== Input data ==
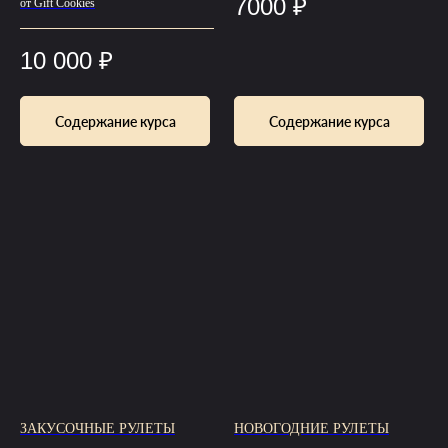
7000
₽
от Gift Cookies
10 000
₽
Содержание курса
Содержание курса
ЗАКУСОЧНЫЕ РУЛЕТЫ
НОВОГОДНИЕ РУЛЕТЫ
===
== Input data ==
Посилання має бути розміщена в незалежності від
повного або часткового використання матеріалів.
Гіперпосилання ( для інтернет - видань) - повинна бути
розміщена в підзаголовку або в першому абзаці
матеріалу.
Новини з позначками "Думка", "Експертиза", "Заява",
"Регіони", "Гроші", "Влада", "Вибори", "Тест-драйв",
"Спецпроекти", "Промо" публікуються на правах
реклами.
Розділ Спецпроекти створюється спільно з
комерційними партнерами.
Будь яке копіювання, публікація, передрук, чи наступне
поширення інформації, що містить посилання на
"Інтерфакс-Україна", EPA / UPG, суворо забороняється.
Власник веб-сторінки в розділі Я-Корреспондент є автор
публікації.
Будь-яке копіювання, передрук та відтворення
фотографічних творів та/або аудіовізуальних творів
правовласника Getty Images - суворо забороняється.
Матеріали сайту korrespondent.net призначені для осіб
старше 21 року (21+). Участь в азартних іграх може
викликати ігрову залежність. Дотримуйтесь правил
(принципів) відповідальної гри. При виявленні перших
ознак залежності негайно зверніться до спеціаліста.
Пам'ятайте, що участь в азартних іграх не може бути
===
→ **Task objective**:
For this exercise, repeat exactly the lines of the data above from the one with "правовласника Getty Images" down to the one with "Пам'ятайте, що участь", both end lines included.

→ **Response to this task**:
правовласника Getty Images - суворо забороняється.
Матеріали сайту korrespondent.net призначені для осіб
старше 21 року (21+). Участь в азартних іграх може
викликати ігрову залежність. Дотримуйтесь правил
(принципів) відповідальної гри. При виявленні перших
ознак залежності негайно зверніться до спеціаліста.
Пам'ятайте, що участь в азартних іграх не може бути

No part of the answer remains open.